106Deux personnes avaient rédigé un livre intitulé « Suicide mode d’emploi ; histoire, technique, actualité », très médiatisé, et dont la sortie fut suivie d’un nombre élevé de suicides. À la suite du suicide de l’un de leurs enfants, des parents portèrent plainte, et l’un des auteurs de l’ouvrage fut pénalement condamné. Car, en l’occurrence, le suicidé, qui faisait une dépression nerveuse, avait écrit à cet auteur pour se renseigner sur les souffrances physiques entraînées par deux des procédés indiqués, et ce dernier lui avait répondu, certes en espérant qu’il n’utiliserait pas l’une de ces méthodes, mais en ajoutant également que « les méthodes violentes de suicide comportent des risques élevés de ratage…, de sorte que nous avons choisi de privilégier l’intoxication médicamenteuse comme étant, en l’état actuel des connaissances, la plus susceptible de provoquer une mort douce ». Saisie dans cette affaire d’un pourvoi en cassation, la chambre criminelle prit soin de préciser que cet auteur aurait pu user de l’influence qu’il savait avoir sur un être faible pour essayer de le dissuader, qu’il aurait également pu alerter une association de prévention, et que, au contraire, en fournissant au désespéré les renseignements demandés, il avait manifesté clairement son intention de ne pas porter assistance à une personne qu’il savait en danger.
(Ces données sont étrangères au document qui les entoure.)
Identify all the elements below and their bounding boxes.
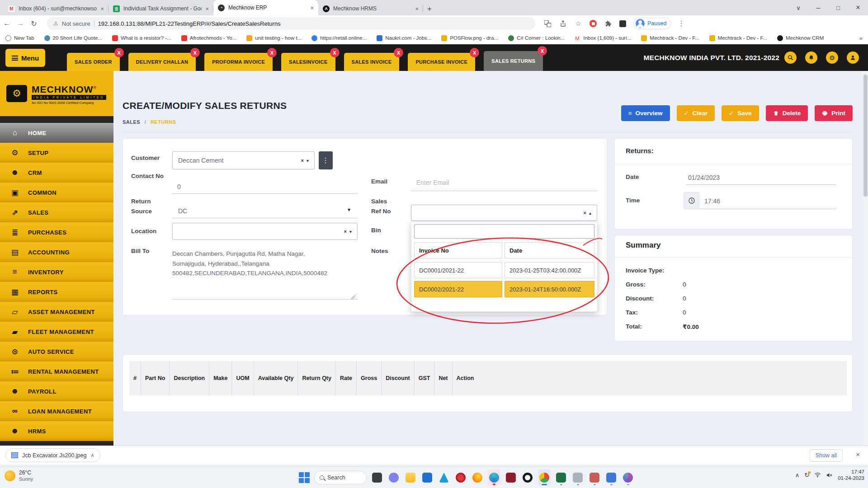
- new-tab-button[interactable]: +: [423, 3, 436, 15]
- location-clear-icon[interactable]: ×: [344, 229, 347, 234]
- taskbar-app-mail-icon[interactable]: [438, 469, 450, 486]
- sidebar-item[interactable]: INVENTORY: [0, 262, 113, 282]
- sidebar-item[interactable]: REPORTS: [0, 282, 113, 302]
- invoice-search-input[interactable]: [414, 224, 594, 239]
- user-profile-icon[interactable]: [847, 52, 859, 64]
- tab-close-icon[interactable]: ×: [100, 5, 104, 12]
- overview-button[interactable]: ≡ Overview: [621, 105, 670, 121]
- taskbar-app-media-icon[interactable]: [622, 469, 634, 486]
- sidebar-item[interactable]: AUTO SERVICE: [0, 342, 113, 361]
- sidebar-item[interactable]: COMMON: [0, 183, 113, 202]
- bookmark-item[interactable]: https://retail.online...: [311, 35, 367, 41]
- dark-extension-icon[interactable]: [619, 20, 626, 27]
- erp-nav-tab[interactable]: SALES RETURNS X: [484, 51, 543, 71]
- minimize-button[interactable]: ─: [808, 0, 828, 15]
- profile-paused-button[interactable]: Paused: [633, 18, 671, 29]
- erp-tab-close-icon[interactable]: X: [330, 48, 340, 57]
- bookmark-item[interactable]: Inbox (1,609) - suri...: [575, 35, 631, 41]
- invoice-no-cell[interactable]: DC0001/2021-22: [414, 262, 502, 278]
- taskbar-app-edge-icon[interactable]: [488, 469, 500, 486]
- invoice-date-cell[interactable]: 2023-01-25T03:42:00.000Z: [505, 262, 594, 278]
- forward-icon[interactable]: →: [14, 19, 27, 28]
- browser-tab[interactable]: Inbox (604) - suri@mechknowsof ×: [4, 2, 108, 15]
- close-button[interactable]: ×: [848, 0, 868, 15]
- sidebar-item[interactable]: HOME: [0, 123, 113, 143]
- erp-tab-close-icon[interactable]: X: [470, 48, 479, 57]
- erp-nav-tab[interactable]: PROFORMA INVOICE X: [204, 53, 273, 71]
- tray-clock[interactable]: 17:47 01-24-2023: [838, 469, 864, 481]
- erp-tab-close-icon[interactable]: X: [114, 48, 124, 57]
- bookmark-item[interactable]: 20 Short Life Quote...: [44, 35, 102, 41]
- sidebar-item[interactable]: LOAN MANAGEMENT: [0, 401, 113, 421]
- share-icon[interactable]: [559, 19, 567, 28]
- browser-tab[interactable]: Mechknow HRMS ×: [318, 2, 423, 15]
- bookmarks-overflow-icon[interactable]: »: [859, 35, 863, 42]
- browser-tab[interactable]: Mechknow ERP ×: [213, 0, 318, 15]
- menu-button[interactable]: Menu: [5, 49, 45, 67]
- bookmark-item[interactable]: Mechknow CRM: [777, 35, 824, 41]
- customer-caret-icon[interactable]: ▾: [307, 158, 309, 163]
- wifi-icon[interactable]: [814, 472, 821, 478]
- notifications-bell-icon[interactable]: [805, 52, 817, 64]
- invoice-date-cell[interactable]: 2023-01-24T16:50:00.000Z: [505, 281, 594, 297]
- erp-tab-close-icon[interactable]: X: [190, 48, 200, 57]
- erp-nav-tab[interactable]: SALES ORDER X: [67, 53, 120, 71]
- scrollbar-thumb[interactable]: [863, 75, 868, 197]
- sidebar-item[interactable]: SETUP: [0, 143, 113, 163]
- taskbar-app-opera-icon[interactable]: [454, 469, 467, 486]
- bookmark-item[interactable]: unit testing - how t...: [246, 35, 302, 41]
- taskbar-app-excel-icon[interactable]: [555, 469, 567, 486]
- tray-sync-icon[interactable]: ↻: [804, 472, 809, 479]
- start-button[interactable]: [298, 472, 310, 483]
- sidebar-item[interactable]: PURCHASES: [0, 222, 113, 242]
- clear-button[interactable]: ✓ Clear: [677, 105, 715, 121]
- print-button[interactable]: Print: [815, 105, 853, 121]
- erp-nav-tab[interactable]: SALESINVOICE X: [281, 53, 335, 71]
- sidebar-item[interactable]: RENTAL MANAGEMENT: [0, 361, 113, 381]
- taskbar-app-tool-icon[interactable]: [588, 469, 601, 486]
- taskbar-app-firefox-icon[interactable]: [471, 469, 484, 486]
- security-label[interactable]: Not secure: [62, 20, 90, 27]
- erp-tab-close-icon[interactable]: X: [538, 46, 547, 56]
- adblock-extension-icon[interactable]: [590, 20, 597, 27]
- save-button[interactable]: ✓ Save: [722, 105, 759, 121]
- bill-to-textarea[interactable]: Deccan Chambers, Punjagutta Rd, Matha Na…: [172, 249, 324, 278]
- clock-icon[interactable]: [684, 192, 699, 209]
- bookmark-item[interactable]: POSFlow.png - dra...: [441, 35, 498, 41]
- bookmark-item[interactable]: Mechtrack - Dev - F...: [641, 35, 699, 41]
- erp-tab-close-icon[interactable]: X: [267, 48, 277, 57]
- erp-nav-tab[interactable]: PURCHASE INVOICE X: [408, 53, 475, 71]
- taskbar-search[interactable]: Search: [314, 471, 367, 484]
- erp-nav-tab[interactable]: DELIVERY CHALLAN X: [128, 53, 196, 71]
- extensions-puzzle-icon[interactable]: [604, 19, 612, 28]
- url-text[interactable]: 192.168.0.131:88/MIPL21-22TestingERP/#/S…: [98, 20, 281, 27]
- bookmark-item[interactable]: Naukri.com - Jobs...: [377, 35, 431, 41]
- invoice-no-cell[interactable]: DC0002/2021-22: [414, 281, 502, 297]
- page-scrollbar[interactable]: [863, 71, 868, 446]
- browser-tab[interactable]: Individual Task Assignment - Goo ×: [108, 2, 213, 15]
- bookmark-item[interactable]: What is a resistor? -...: [112, 35, 171, 41]
- download-caret-icon[interactable]: ∧: [90, 452, 94, 458]
- taskbar-app-ring-icon[interactable]: [521, 469, 534, 486]
- show-all-button[interactable]: Show all: [810, 449, 843, 462]
- tab-close-icon[interactable]: ×: [310, 5, 314, 11]
- tab-close-icon[interactable]: ×: [415, 5, 419, 12]
- sales-ref-caret-icon[interactable]: ▴: [589, 211, 591, 216]
- bookmark-item[interactable]: Afrotechmods - Yo...: [181, 35, 237, 41]
- taskbar-weather[interactable]: 26°C Sunny: [5, 469, 33, 482]
- tab-search-icon[interactable]: ∨: [788, 0, 808, 15]
- sales-ref-clear-icon[interactable]: ×: [584, 210, 586, 216]
- maximize-button[interactable]: □: [828, 0, 848, 15]
- bookmark-star-icon[interactable]: ☆: [574, 19, 582, 28]
- sidebar-item[interactable]: SALES: [0, 202, 113, 222]
- taskbar-app-snip-icon[interactable]: [571, 469, 584, 486]
- location-select[interactable]: × ▾: [172, 223, 358, 240]
- browser-menu-icon[interactable]: ⋮: [678, 19, 685, 28]
- taskbar-app-chrome-icon[interactable]: [538, 469, 551, 486]
- volume-muted-icon[interactable]: [826, 472, 833, 478]
- tab-close-icon[interactable]: ×: [205, 5, 209, 12]
- reload-icon[interactable]: ↻: [27, 19, 41, 28]
- location-caret-icon[interactable]: ▾: [349, 229, 352, 234]
- customer-clear-icon[interactable]: ×: [301, 158, 304, 163]
- bookmark-item[interactable]: New Tab: [5, 35, 34, 41]
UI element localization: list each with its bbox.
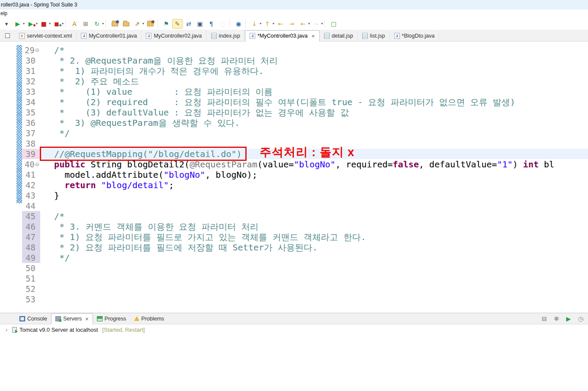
- line-number[interactable]: 43: [22, 190, 40, 201]
- line-number[interactable]: 41: [22, 170, 40, 180]
- fold-collapse-icon[interactable]: ⊖: [35, 161, 39, 167]
- code-text[interactable]: * (3) defaultValue : 요청 파라미터가 없는 경우에 사용할…: [40, 107, 588, 118]
- run-button-dropdown-caret[interactable]: ▾: [23, 22, 25, 26]
- show-selected-element-button[interactable]: ▣: [195, 19, 205, 29]
- open-type-button[interactable]: [109, 19, 120, 29]
- line-number[interactable]: 45: [22, 211, 40, 221]
- line-number[interactable]: 30: [22, 55, 40, 66]
- code-text[interactable]: [40, 273, 588, 284]
- tab-servers[interactable]: Servers×: [51, 313, 93, 324]
- code-editor[interactable]: 29⊖ /*30 * 2. @RequestParam을 이용한 요청 파라미터…: [0, 42, 588, 313]
- code-text[interactable]: * 2. @RequestParam을 이용한 요청 파라미터 처리: [40, 55, 588, 66]
- line-number[interactable]: 38: [22, 138, 40, 149]
- line-number[interactable]: 39: [22, 149, 40, 159]
- code-text[interactable]: */: [40, 253, 588, 263]
- code-text[interactable]: * 3. 커멘드 객체를 이용한 요청 파라미터 처리: [40, 221, 588, 232]
- line-number[interactable]: 47: [22, 232, 40, 242]
- previous-annotation-button[interactable]: ↑: [262, 19, 273, 29]
- tab-mycontroller01java[interactable]: JMyController01.java: [77, 30, 141, 41]
- next-annotation-button-dropdown-caret[interactable]: ▾: [260, 22, 261, 26]
- line-number[interactable]: 31: [22, 66, 40, 76]
- line-number[interactable]: 37: [22, 128, 40, 138]
- back-button[interactable]: ←: [298, 19, 308, 29]
- pin-editor-button[interactable]: ▢: [328, 19, 339, 29]
- line-number[interactable]: 49: [22, 253, 40, 263]
- tab-blogdtojava[interactable]: J*BlogDto.java: [390, 30, 440, 41]
- line-number[interactable]: 29⊖: [22, 45, 40, 55]
- line-number[interactable]: 40⊖: [22, 159, 40, 170]
- new-class-wizard-button[interactable]: A: [69, 19, 80, 29]
- server-row[interactable]: › Tomcat v9.0 Server at localhost [Start…: [0, 324, 588, 333]
- code-text[interactable]: /*: [40, 45, 588, 55]
- pin-class-button[interactable]: ⚑: [161, 19, 171, 29]
- code-text[interactable]: }: [40, 190, 588, 201]
- tab-mycontroller02java[interactable]: JMyController02.java: [141, 30, 206, 41]
- link-with-editor-button[interactable]: ⇄: [183, 19, 194, 29]
- profile-server-icon[interactable]: ◷: [576, 314, 585, 324]
- relaunch-button-dropdown-caret[interactable]: ▾: [62, 22, 64, 26]
- line-number[interactable]: 50: [22, 263, 40, 273]
- menu-item-help[interactable]: elp: [0, 10, 7, 16]
- search-folder-button[interactable]: [145, 19, 155, 29]
- show-whitespace-button[interactable]: ¶: [206, 19, 216, 29]
- toolbar-overflow-caret[interactable]: ▾: [1, 19, 12, 29]
- code-text[interactable]: [40, 284, 588, 294]
- coverage-button[interactable]: ▶: [26, 19, 36, 29]
- line-number[interactable]: 32: [22, 76, 40, 87]
- tab-mycontroller03java[interactable]: J*MyController03.java×: [245, 30, 320, 42]
- stop-button-dropdown-caret[interactable]: ▾: [49, 22, 51, 26]
- line-number[interactable]: 51: [22, 273, 40, 284]
- fold-collapse-icon[interactable]: ⊖: [35, 47, 39, 53]
- stop-button[interactable]: ■: [39, 19, 49, 29]
- mark-occurrences-button[interactable]: ✎: [172, 19, 183, 29]
- refresh-button-dropdown-caret[interactable]: ▾: [102, 22, 104, 26]
- code-text[interactable]: * 2) 주요 메소드: [40, 76, 588, 87]
- back-button-dropdown-caret[interactable]: ▾: [308, 22, 310, 26]
- line-number[interactable]: 46: [22, 221, 40, 232]
- code-text[interactable]: model.addAttribute("blogNo", blogNo);: [40, 170, 588, 180]
- code-text[interactable]: [40, 201, 588, 211]
- start-server-icon[interactable]: ▶: [564, 314, 573, 324]
- tab-detailjsp[interactable]: detail.jsp: [320, 30, 358, 41]
- tab-listjsp[interactable]: list.jsp: [358, 30, 390, 41]
- coverage-button-dropdown-caret[interactable]: ▾: [36, 22, 38, 26]
- line-number[interactable]: 52: [22, 284, 40, 294]
- code-text[interactable]: [40, 294, 588, 304]
- code-text[interactable]: * (2) required : 요청 파라미터의 필수 여부(디폴트 true…: [40, 97, 588, 107]
- collapse-all-icon[interactable]: ⊟: [540, 314, 549, 324]
- open-resource-button[interactable]: [121, 19, 131, 29]
- launch-button[interactable]: ⇗: [132, 19, 142, 29]
- code-text[interactable]: [40, 263, 588, 273]
- code-text[interactable]: */: [40, 128, 588, 138]
- tab-console[interactable]: Console: [16, 313, 51, 324]
- code-text[interactable]: * 1) 파라미터의 개수가 적은 경우에 유용하다.: [40, 66, 588, 76]
- code-text[interactable]: public String blogDetail2(@RequestParam(…: [40, 159, 588, 170]
- server-label[interactable]: Tomcat v9.0 Server at localhost: [19, 327, 98, 333]
- debug-server-icon[interactable]: ❃: [552, 314, 561, 324]
- run-button[interactable]: ▶: [13, 19, 23, 29]
- close-tab-icon[interactable]: ×: [85, 316, 89, 322]
- code-text[interactable]: * 3) @RequestParam을 생략할 수 있다.: [40, 118, 588, 128]
- code-text[interactable]: return "blog/detail";: [40, 180, 588, 190]
- code-text[interactable]: * (1) value : 요청 파라미터의 이름: [40, 87, 588, 97]
- forward-button-dropdown-caret[interactable]: ▾: [321, 22, 323, 26]
- code-text[interactable]: * 1) 요청 파라미터를 필드로 가지고 있는 객체를 커맨드 객체라고 한다…: [40, 232, 588, 242]
- new-package-wizard-button[interactable]: ⊞: [80, 19, 91, 29]
- relaunch-button[interactable]: ◼: [51, 19, 62, 29]
- tab-indexjsp[interactable]: index.jsp: [207, 30, 245, 41]
- next-annotation-button[interactable]: ↓: [249, 19, 260, 29]
- line-number[interactable]: 48: [22, 242, 40, 253]
- refresh-button[interactable]: ↻: [92, 19, 102, 29]
- launch-button-dropdown-caret[interactable]: ▾: [142, 22, 144, 26]
- line-number[interactable]: 36: [22, 118, 40, 128]
- line-number[interactable]: 33: [22, 87, 40, 97]
- tab-servlet-contextxml[interactable]: Xservlet-context.xml: [15, 30, 77, 41]
- open-web-browser-button[interactable]: ◉: [233, 19, 244, 29]
- expand-chevron-icon[interactable]: ›: [3, 327, 10, 333]
- line-number[interactable]: 44: [22, 201, 40, 211]
- previous-annotation-button-dropdown-caret[interactable]: ▾: [273, 22, 274, 26]
- menu-bar[interactable]: elp: [0, 10, 588, 17]
- previous-edit-location-button[interactable]: ←: [275, 19, 286, 29]
- line-number[interactable]: 53: [22, 294, 40, 304]
- next-edit-location-button[interactable]: →: [286, 19, 297, 29]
107Solution des plus légitimes, et aujourd’hui confortée par l’avènement, en qualité d’infraction d’autonome, de la provocation au suicide, sanctionnée par le code pénal d’une peine pouvant aller jusqu’à trois ans d’emprisonnement (et cinq si la victime est un mineur), à condition cependant que cette provocation ait effectivement été suivie d’un suicide ou d’une tentative de suicide.
108Comment ne pas adhérer à cette attitude de notre droit, lorsqu’on mesure les ravages contemporains du suicide dans notre pays et à l’étranger, tout particulièrement en Europe ? Certes, naturellement, le droit n’est ici qu’un tout petit acteur, mais il lui appartient néanmoins de fixer la direction. Et de nous sensibiliser tous à cet immense détresse que le suicide révèle et, en même temps, suscite en retour. Les chiffres sont terribles : 58 000 suicides par an en Europe, contre 50 000 victimes d’accidents sur la route, et 5 000 victimes d’homicides volontaires. Plus de dix mille suicides par an en France, et au moins 150 000 tentatives, d’après l’Union nationale de prévention du suicide ; et le quatorzième rang dans le monde, avec un taux de 17,5 décès pour 100 000, devant le Danemark (17), l’Allemagne(14,2), les États-Unis (11,3), l’Espagne (8,6) ou l’Italie (8,2).
109A l’évidence, il est grand temps de renforcer l’action. Professionnellement, sans doute, par un plus grand travail encore de prévention, et notamment une meilleure formation des professionnels de santé. Ainsi, d’après la psychiatre suédoise Ruth Etlinger, cofondatrice de l’Assocation internationale pour la prévention du suicide, de tels efforts, menés en Suède dans les années 80, ont permis en deux décennies de réduire le taux de suicide de 40 %.
110Mais aussi, à notre micro-niveau, par une meilleure écoute personnelle. Une attention, un regard, une lettre ou un mail qu’on n’avait peut-être pas envie d’envoyer, une rencontre, un sourire. Bref, un tout petit rien pour infiniment ! Dans le sillage d’Éluard :
« La nuit n’est jamais complète
Il y a toujours au bout du chagrin
Une fenêtre ouverte
Il y a toujours
Un rêve qui veille
Désir à combler
Faim à satisfaire
Un cœur généreux
Une main tendue
Une main ouverte
Des yeux attentifs
Une vie
La vie à se partager ».
103. Le droit de s’accorder un moment de respiration…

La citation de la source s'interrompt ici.